→ **ENTRIES SUPPLIED**:
━━━━━━━━━━━━━━━━

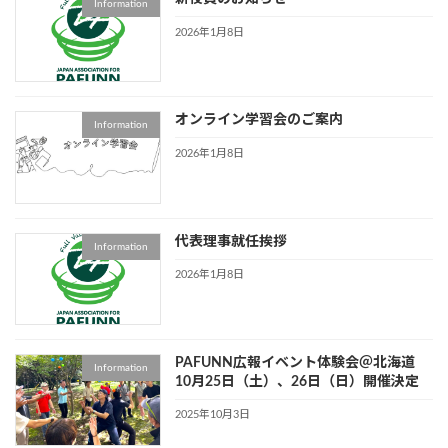
Information
2026年1月8日
オンライン学習会のご案内
Information
2026年1月8日
代表理事就任挨拶
Information
2026年1月8日
PAFUNN広報イベント体験会＠北海道
Information
10月25日（土）、26日（日）開催決定
2025年10月3日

━━━━━━━━━━━━━━━━

→ **AIM OF THE TASK**:
When copying the records above, please match them exactly but leave out all pictures.

→ **ANSWER BOX**:
Information
2026年1月8日
オンライン学習会のご案内
Information
2026年1月8日
代表理事就任挨拶
Information
2026年1月8日
PAFUNN広報イベント体験会＠北海道
Information
10月25日（土）、26日（日）開催決定
2025年10月3日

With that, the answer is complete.